Exact reproduction of every entry is required.

The data:
________________
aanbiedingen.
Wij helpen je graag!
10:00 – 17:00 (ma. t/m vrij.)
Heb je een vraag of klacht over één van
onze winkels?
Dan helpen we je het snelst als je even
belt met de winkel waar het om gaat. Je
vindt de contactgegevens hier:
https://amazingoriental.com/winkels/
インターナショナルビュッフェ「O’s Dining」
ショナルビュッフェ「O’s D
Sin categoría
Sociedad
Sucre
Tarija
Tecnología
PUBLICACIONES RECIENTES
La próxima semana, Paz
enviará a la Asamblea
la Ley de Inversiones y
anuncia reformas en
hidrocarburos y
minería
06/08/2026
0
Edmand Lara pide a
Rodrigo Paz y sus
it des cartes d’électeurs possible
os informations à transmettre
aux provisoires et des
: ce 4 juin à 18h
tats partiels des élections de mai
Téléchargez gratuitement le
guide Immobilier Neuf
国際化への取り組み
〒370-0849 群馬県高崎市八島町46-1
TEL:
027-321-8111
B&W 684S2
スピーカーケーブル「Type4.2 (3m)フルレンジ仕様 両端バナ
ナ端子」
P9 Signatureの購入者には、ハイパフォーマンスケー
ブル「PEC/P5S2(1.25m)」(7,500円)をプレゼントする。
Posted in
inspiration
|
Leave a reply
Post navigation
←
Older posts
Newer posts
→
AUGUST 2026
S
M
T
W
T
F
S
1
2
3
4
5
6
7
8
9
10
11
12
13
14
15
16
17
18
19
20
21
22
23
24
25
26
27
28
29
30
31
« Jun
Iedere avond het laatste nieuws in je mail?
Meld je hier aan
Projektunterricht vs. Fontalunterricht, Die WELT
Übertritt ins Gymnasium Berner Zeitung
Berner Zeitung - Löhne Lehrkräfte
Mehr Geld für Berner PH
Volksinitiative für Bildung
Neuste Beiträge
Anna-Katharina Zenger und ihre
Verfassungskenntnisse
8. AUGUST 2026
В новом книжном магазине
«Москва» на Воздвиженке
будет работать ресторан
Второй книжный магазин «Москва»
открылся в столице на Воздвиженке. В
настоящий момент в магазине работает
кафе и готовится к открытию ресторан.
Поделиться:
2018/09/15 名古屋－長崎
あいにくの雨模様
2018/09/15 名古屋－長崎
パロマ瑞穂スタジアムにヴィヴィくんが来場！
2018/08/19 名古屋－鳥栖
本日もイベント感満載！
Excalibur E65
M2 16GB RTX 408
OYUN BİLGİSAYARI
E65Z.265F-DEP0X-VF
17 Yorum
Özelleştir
________________
Answer box:
aanbiedingen.
Wij helpen je graag!
10:00 – 17:00 (ma. t/m vrij.)
Heb je een vraag of klacht over één van
onze winkels?
Dan helpen we je het snelst als je even
belt met de winkel waar het om gaat. Je
vindt de contactgegevens hier:
https://amazingoriental.com/winkels/
インターナショナルビュッフェ「O’s Dining」
ショナルビュッフェ「O’s D
Sin categoría
Sociedad
Sucre
Tarija
Tecnología
PUBLICACIONES RECIENTES
La próxima semana, Paz
enviará a la Asamblea
la Ley de Inversiones y
anuncia reformas en
hidrocarburos y
minería
06/08/2026
0
Edmand Lara pide a
Rodrigo Paz y sus
it des cartes d’électeurs possible
os informations à transmettre
aux provisoires et des
: ce 4 juin à 18h
tats partiels des élections de mai
Téléchargez gratuitement le
guide Immobilier Neuf
国際化への取り組み
〒370-0849 群馬県高崎市八島町46-1
TEL:
027-321-8111
B&W 684S2
スピーカーケーブル「Type4.2 (3m)フルレンジ仕様 両端バナ
ナ端子」
P9 Signatureの購入者には、ハイパフォーマンスケー
ブル「PEC/P5S2(1.25m)」(7,500円)をプレゼントする。
Posted in
inspiration
|
Leave a reply
Post navigation
←
Older posts
Newer posts
→
AUGUST 2026
S
M
T
W
T
F
S
1
2
3
4
5
6
7
8
9
10
11
12
13
14
15
16
17
18
19
20
21
22
23
24
25
26
27
28
29
30
31
« Jun
Iedere avond het laatste nieuws in je mail?
Meld je hier aan
Projektunterricht vs. Fontalunterricht, Die WELT
Übertritt ins Gymnasium Berner Zeitung
Berner Zeitung - Löhne Lehrkräfte
Mehr Geld für Berner PH
Volksinitiative für Bildung
Neuste Beiträge
Anna-Katharina Zenger und ihre
Verfassungskenntnisse
8. AUGUST 2026
В новом книжном магазине
«Москва» на Воздвиженке
будет работать ресторан
Второй книжный магазин «Москва»
открылся в столице на Воздвиженке. В
настоящий момент в магазине работает
кафе и готовится к открытию ресторан.
Поделиться:
2018/09/15 名古屋－長崎
あいにくの雨模様
2018/09/15 名古屋－長崎
パロマ瑞穂スタジアムにヴィヴィくんが来場！
2018/08/19 名古屋－鳥栖
本日もイベント感満載！
Excalibur E65
M2 16GB RTX 408
OYUN BİLGİSAYARI
E65Z.265F-DEP0X-VF
17 Yorum
Özelleştir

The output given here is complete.